After Kate Grace failed to make the Olympic track team last month, she didn’t have time to feel bad for herself, or at least not right away. About 20 minutes after finishing a disappointing seventh in the women’s 800 meters at the Olympic Trials in Eugene, Ore., her coach told her that she had an opportunity to race an elite international field — in three days, in Oslo, Norway.
“In that moment, I was obviously not happy, and I had this desire to escape, so I was like, ‘Sure, why not, let’s do it,’ ” Grace told the New York Daily News of getting on a plane the next day.
The Olympic Trials are, in some ways, higher-stakes than the Olympics in American track. If you bomb at the Olympics, you’re an Olympian for life; if you fail at the trials, you have four years to stew about it — or a lifetime.
“For the past two years, I feel like I’ve been locked in on this,” Grace, who won the 800m at the trials in 2016 and made the Olympic final in Rio, said of last year’s Olympic postponement. “Then having a less-than-ideal performance really sucked. It almost just feels like an emptiness. … Things had been going so well in the last month or two that I really thought that something good was going to happen.”

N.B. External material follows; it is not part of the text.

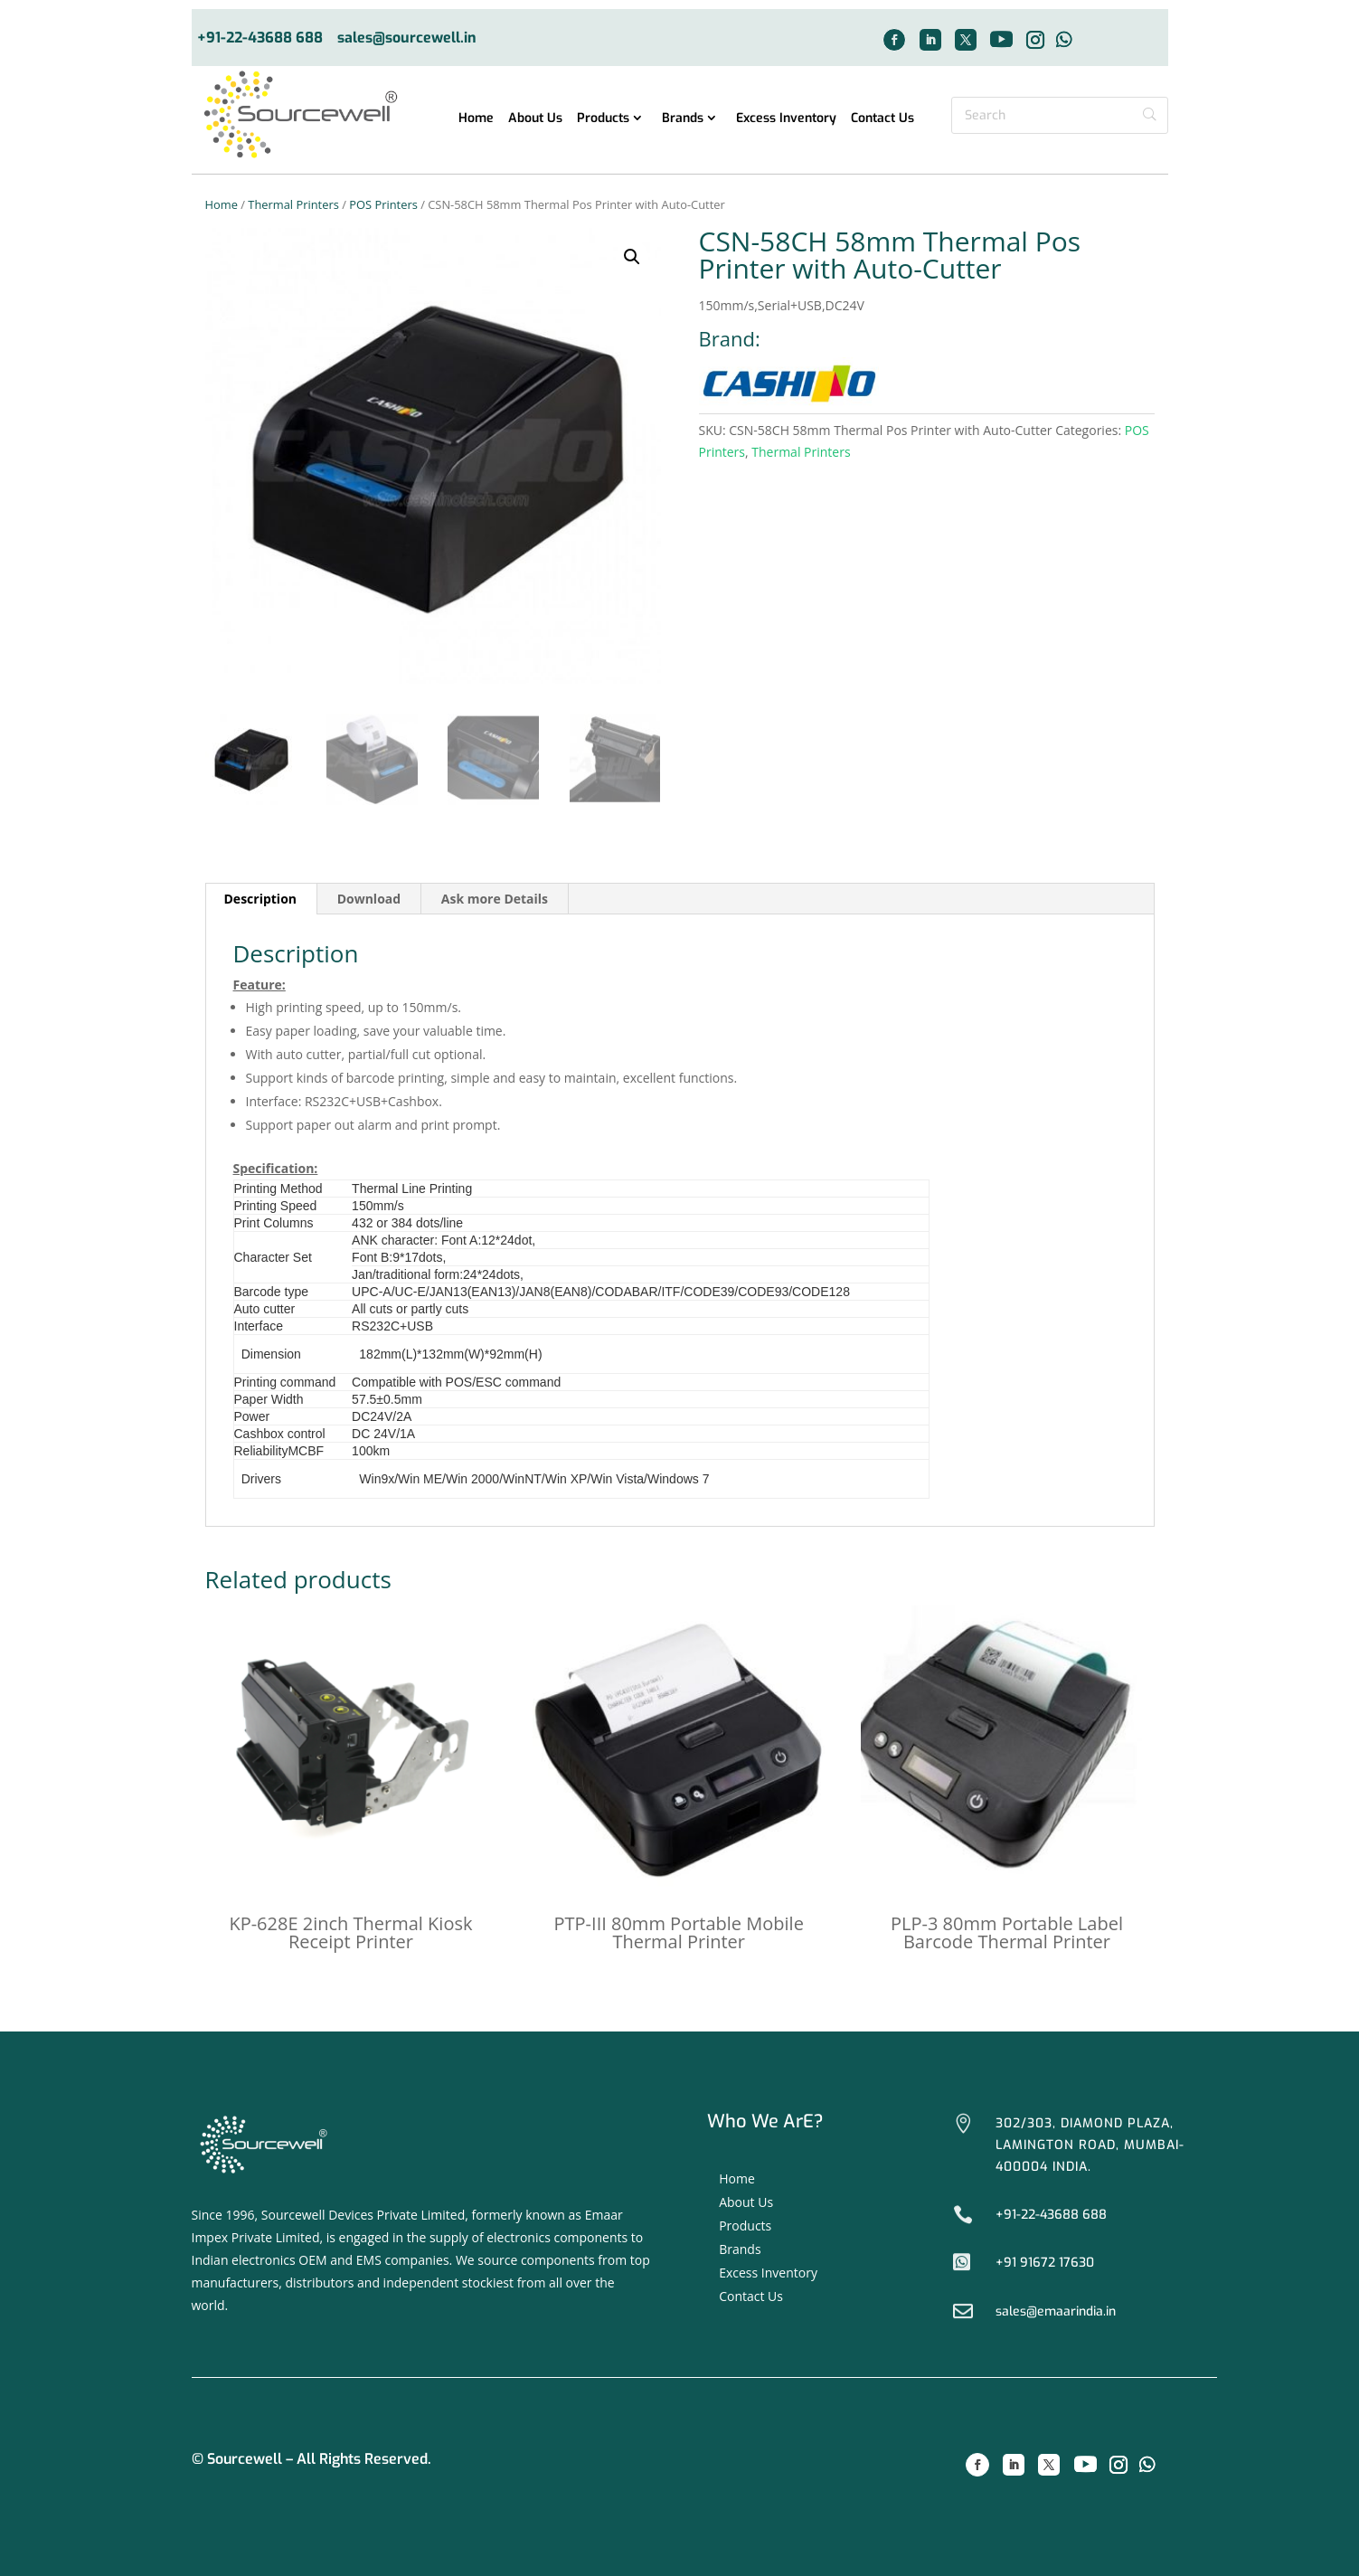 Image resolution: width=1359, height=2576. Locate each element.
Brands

She faded from third to seventh in the final 100 meters at the trials in a race delayed until nearly 10 p.m. because of extreme heat, running 1:59.17, well behind the 1:58.39 it took to make the team.
“Even if I wasn’t going to make the team, I thought I would be able to have a great performance,” said Grace, who trains in Boulder, Colo. “I knew that it was gonna be really hard to make the team, that maybe even my best performance wasn’t gonna do it. But it was gonna be a (personal best) situation, and to not have that was such a letdown, just all the air going out of your sails.”
“It’s more of a shock situation right after. It’s almost like I’m the one comforting other people, I’m telling my coach, my parents, that it’s OK. For me, it’s not until I get alone a day or so later, that I then feel any emotion,” she said.
But her post-trials travel meant that she had no time to think until she landed in Frankfurt, Germany, for a layover. That’s when she went into an airport bathroom and started crying. “That was the low point, for about five hours there. ‘Oh, s—, everything I’ve been working on for the past nine years is over. We’re done,’ ” she said. Grace is 32 and possibly near the tail end of her prime as a middle-distance runner. “There are thoughts that go through your mind. Is this all really worth it? Do I want to be running next year?”
And that wasn’t the only realization she had on her way to Europe. Grace said that she booked the travel so quickly after the race that she didn’t realize until getting to Norway, two days before the race, that virus protocols there were strict to the point that she couldn’t leave the hotel except to run. “By that evening, I was in a calm place and able to see what racing in Europe might mean,” she said.
Here’s what it meant: She set three personal bests in nine days, winning two Diamond League meets, a relatively rare achievement for an American distance runner. When the smoke cleared, she was the eighth-fastest 800 meter runner in U.S. history, and the seventh-fastest woman in the world this year.
At every Olympics, there is a group for whom missing out is particularly painful: Athletes with bad luck or bad timing or whatever who would have a legitimate shot at a medal, but are missing the Games entirely.
At first, this doesn’t seem to be Grace. The U.S. is sending an incredibly strong team to Tokyo in her event. Athing Mu, who is just 19, is the fastest woman in the world this year. Raevyn Rogers and Ajee Wilson, who finished second and third at the trials, were second and third in the world at the last global championships, in 2019. But Grace ran like she belonged in that category — just right after it counted most. In Oslo and again in Monaco, she beat the reigning world champion, Uganda’s Halimah Nakaayi. In Monaco, she ran 1:57.20, faster than Rogers’ personal best, which was set at the Trials. The U.S. just has more medal contenders than it can fit on one Olympic team, it appears.
Grace isn’t dwelling on it. “It’s a tough team to make,” she said. “I don’t find any value in rethinking what could have happened. I was just so happy to be able to show (myself), you’re a quality athlete and you can expect to perform well next year,” she said of the 2022 world championships. “You can make plans as an athlete and you don’t have to give up on all of this.”